## Exercise:
With the pictures omitted, print exactly the lines below, from the one containing "Поделиться корзиной" through the one containing "de muncă și 31 decembrie", and nothing else.

## Data for review:
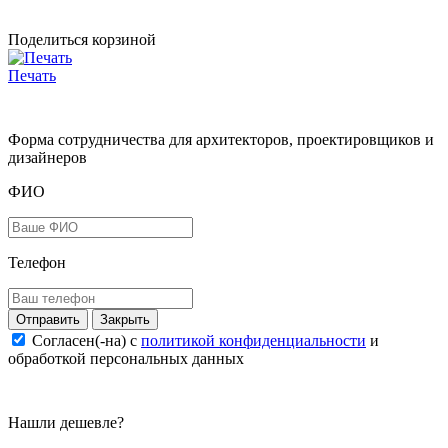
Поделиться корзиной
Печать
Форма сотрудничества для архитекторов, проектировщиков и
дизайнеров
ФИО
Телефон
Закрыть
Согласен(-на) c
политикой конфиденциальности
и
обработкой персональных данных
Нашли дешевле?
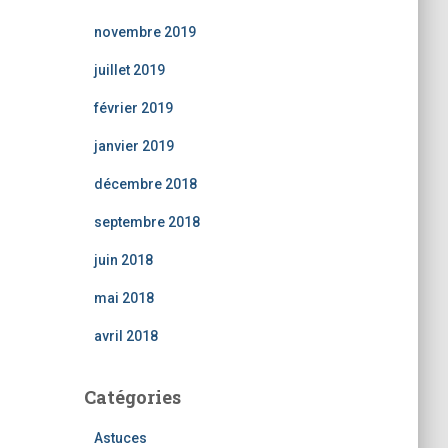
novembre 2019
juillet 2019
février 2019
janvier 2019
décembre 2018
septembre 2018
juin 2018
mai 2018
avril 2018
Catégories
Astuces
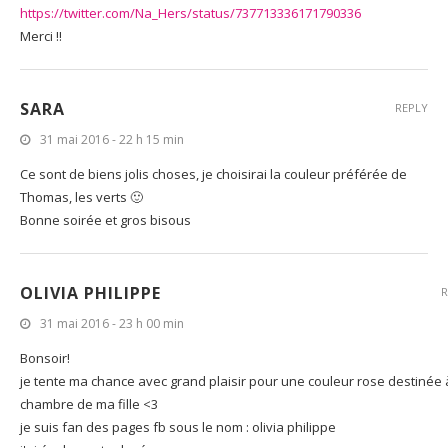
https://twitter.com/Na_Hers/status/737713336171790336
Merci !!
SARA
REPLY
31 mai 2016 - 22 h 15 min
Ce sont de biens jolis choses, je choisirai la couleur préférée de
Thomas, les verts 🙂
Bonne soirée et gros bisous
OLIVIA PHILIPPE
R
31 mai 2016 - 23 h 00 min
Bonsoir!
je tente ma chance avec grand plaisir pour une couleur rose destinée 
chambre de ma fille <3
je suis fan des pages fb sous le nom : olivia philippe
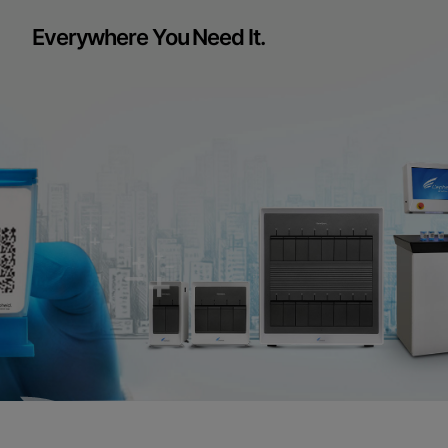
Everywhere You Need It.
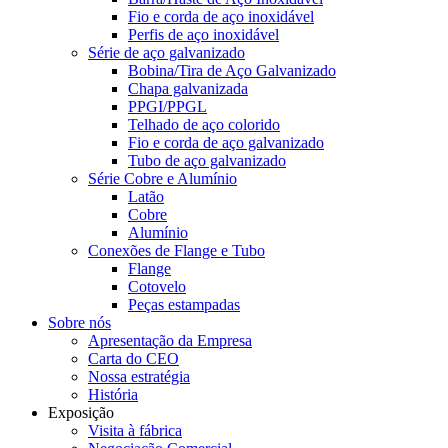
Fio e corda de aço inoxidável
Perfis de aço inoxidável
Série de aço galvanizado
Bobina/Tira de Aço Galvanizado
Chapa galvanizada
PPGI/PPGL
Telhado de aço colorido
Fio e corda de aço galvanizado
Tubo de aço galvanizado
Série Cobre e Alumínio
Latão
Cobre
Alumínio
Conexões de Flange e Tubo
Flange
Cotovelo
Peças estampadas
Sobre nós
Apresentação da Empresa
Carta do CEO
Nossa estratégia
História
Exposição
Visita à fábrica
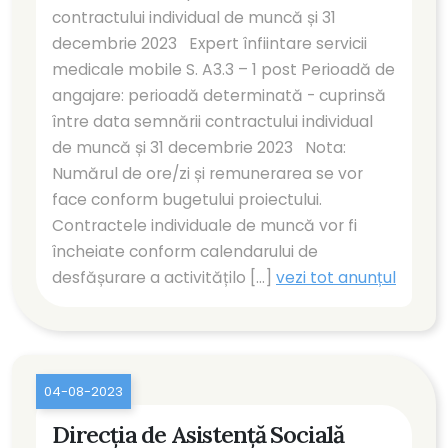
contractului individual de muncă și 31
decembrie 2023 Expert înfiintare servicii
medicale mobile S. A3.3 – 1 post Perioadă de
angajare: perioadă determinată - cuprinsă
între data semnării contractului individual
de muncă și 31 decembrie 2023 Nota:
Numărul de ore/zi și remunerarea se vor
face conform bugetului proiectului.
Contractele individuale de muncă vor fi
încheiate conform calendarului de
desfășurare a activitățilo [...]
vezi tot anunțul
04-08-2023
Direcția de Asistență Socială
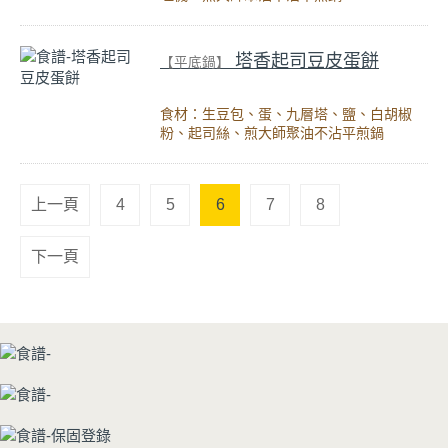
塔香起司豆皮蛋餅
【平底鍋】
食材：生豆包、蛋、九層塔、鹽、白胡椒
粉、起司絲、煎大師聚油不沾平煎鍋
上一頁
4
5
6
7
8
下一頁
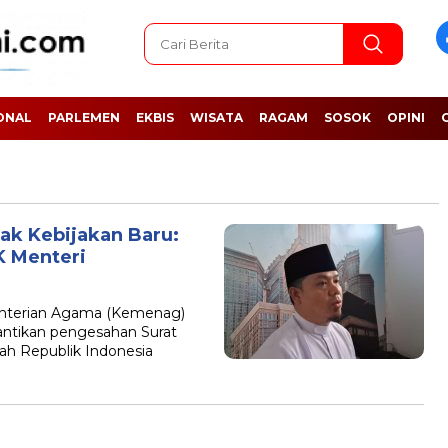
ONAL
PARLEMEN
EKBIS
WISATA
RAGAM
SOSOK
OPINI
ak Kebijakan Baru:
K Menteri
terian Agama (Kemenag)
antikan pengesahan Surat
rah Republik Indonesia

==

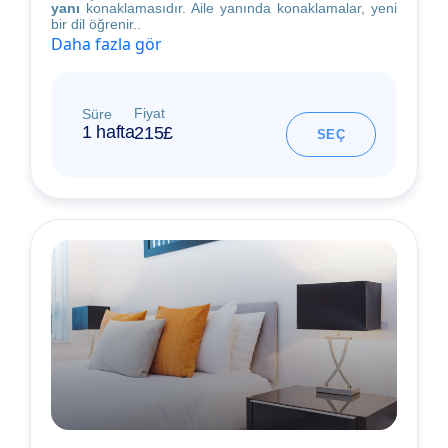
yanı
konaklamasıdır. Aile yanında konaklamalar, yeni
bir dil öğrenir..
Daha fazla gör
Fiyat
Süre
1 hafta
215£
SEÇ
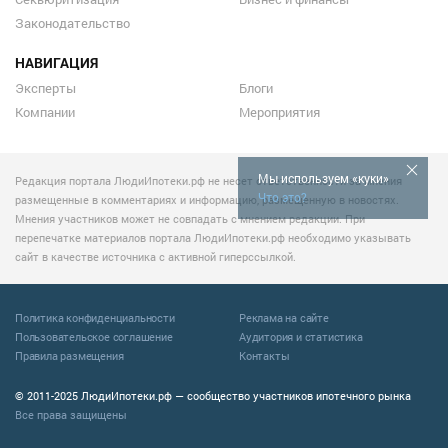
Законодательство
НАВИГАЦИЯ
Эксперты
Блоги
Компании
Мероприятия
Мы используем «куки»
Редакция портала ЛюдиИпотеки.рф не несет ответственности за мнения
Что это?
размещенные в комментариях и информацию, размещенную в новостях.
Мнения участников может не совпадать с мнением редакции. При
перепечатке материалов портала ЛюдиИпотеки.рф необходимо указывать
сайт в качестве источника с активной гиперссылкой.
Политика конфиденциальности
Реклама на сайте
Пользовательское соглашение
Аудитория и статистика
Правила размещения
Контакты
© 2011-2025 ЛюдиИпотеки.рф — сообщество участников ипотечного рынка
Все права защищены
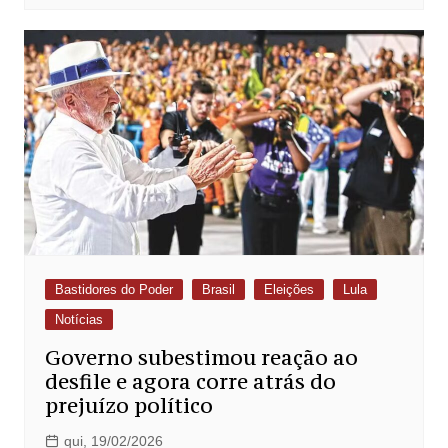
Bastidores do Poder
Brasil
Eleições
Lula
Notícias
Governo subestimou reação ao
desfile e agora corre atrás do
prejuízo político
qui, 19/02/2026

==

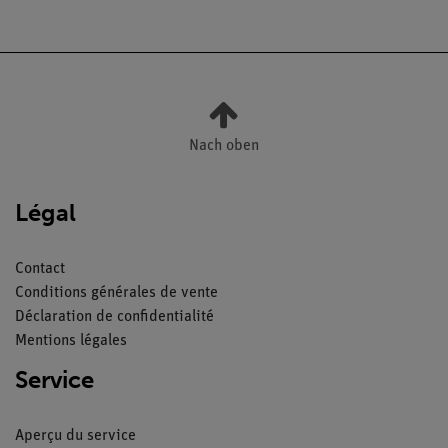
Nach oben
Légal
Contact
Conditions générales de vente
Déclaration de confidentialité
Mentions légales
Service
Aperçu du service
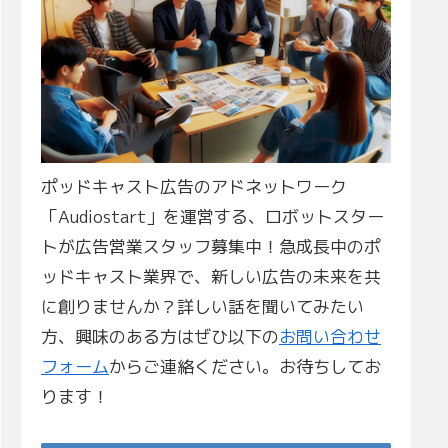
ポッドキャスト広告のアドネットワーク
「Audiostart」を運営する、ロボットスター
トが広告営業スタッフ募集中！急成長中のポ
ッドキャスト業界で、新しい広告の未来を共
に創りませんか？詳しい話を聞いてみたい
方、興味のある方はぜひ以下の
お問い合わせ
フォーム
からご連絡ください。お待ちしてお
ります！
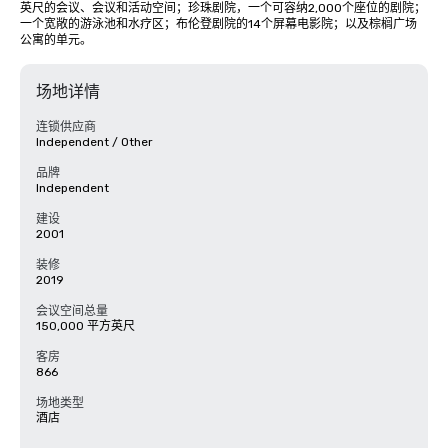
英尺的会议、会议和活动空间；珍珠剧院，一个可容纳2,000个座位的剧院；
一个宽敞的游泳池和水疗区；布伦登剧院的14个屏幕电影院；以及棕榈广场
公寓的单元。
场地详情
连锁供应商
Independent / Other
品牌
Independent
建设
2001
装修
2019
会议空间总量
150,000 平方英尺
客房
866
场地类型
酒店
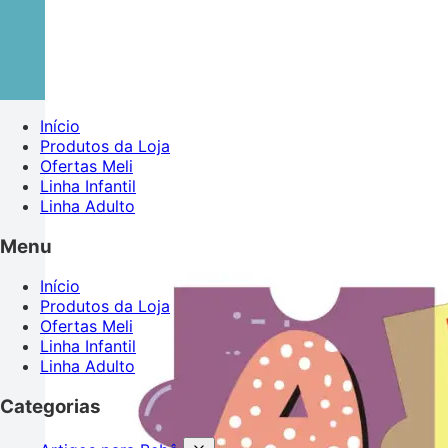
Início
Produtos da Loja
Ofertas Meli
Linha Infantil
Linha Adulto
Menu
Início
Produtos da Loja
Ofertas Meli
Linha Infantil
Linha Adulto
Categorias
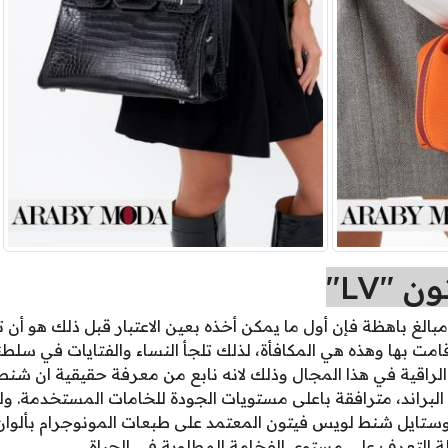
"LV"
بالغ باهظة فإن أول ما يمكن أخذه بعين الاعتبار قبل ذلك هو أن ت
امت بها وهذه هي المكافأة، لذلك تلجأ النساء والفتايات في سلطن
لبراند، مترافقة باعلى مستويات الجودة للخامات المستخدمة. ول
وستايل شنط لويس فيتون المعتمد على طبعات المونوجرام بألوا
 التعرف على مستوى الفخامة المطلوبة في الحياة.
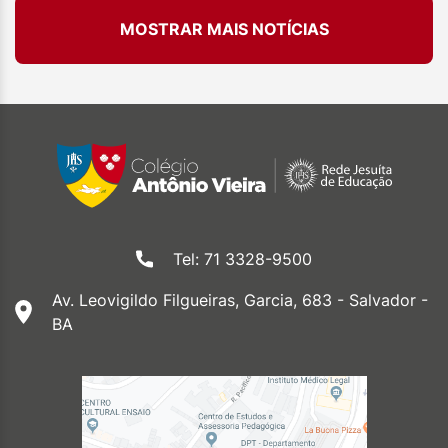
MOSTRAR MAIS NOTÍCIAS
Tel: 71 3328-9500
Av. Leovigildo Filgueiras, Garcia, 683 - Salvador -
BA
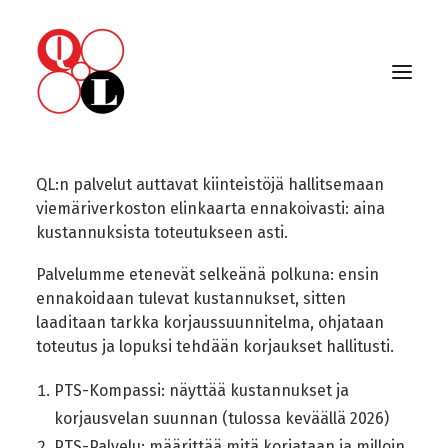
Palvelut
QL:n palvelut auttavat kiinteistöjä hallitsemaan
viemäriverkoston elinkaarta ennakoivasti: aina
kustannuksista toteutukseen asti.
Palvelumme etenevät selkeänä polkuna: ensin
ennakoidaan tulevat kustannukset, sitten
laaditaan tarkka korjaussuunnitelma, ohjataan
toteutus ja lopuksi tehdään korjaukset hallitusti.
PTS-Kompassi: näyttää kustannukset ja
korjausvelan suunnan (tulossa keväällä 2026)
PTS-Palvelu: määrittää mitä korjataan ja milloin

## Solution to this exercise:
Поделиться корзиной
Печать
Форма сотрудничества для архитекторов, проектировщиков и
дизайнеров
ФИО
Телефон
Закрыть
Согласен(-на) c
политикой конфиденциальности
и
обработкой персональных данных
Нашли дешевле?
novembre 2019
juillet 2019
février 2019
janvier 2019
décembre 2018
septembre 2018
juin 2018
mai 2018
avril 2018
Catégories
Astuces
https://twitter.com/Na_Hers/status/737713336171790336
Merci !!
SARA
REPLY
31 mai 2016 - 22 h 15 min
Ce sont de biens jolis choses, je choisirai la couleur préférée de
Thomas, les verts 🙂
Bonne soirée et gros bisous
OLIVIA PHILIPPE
R
31 mai 2016 - 23 h 00 min
Bonsoir!
je tente ma chance avec grand plaisir pour une couleur rose destinée 
chambre de ma fille <3
je suis fan des pages fb sous le nom : olivia philippe
Everywhere You Need It.
Fio e corda de aço inoxidável
Perfis de aço inoxidável
Série de aço galvanizado
Bobina/Tira de Aço Galvanizado
Chapa galvanizada
PPGI/PPGL
Telhado de aço colorido
Fio e corda de aço galvanizado
Tubo de aço galvanizado
Série Cobre e Alumínio
Latão
Cobre
Alumínio
Conexões de Flange e Tubo
Flange
Cotovelo
Peças estampadas
Sobre nós
Apresentação da Empresa
Carta do CEO
Nossa estratégia
História
Exposição
Visita à fábrica
contractului individual de muncă și 31
decembrie 2023 Expert înfiintare servicii
medicale mobile S. A3.3 – 1 post Perioadă de
angajare: perioadă determinată - cuprinsă
între data semnării contractului individual
de muncă și 31 decembrie 2023 Nota:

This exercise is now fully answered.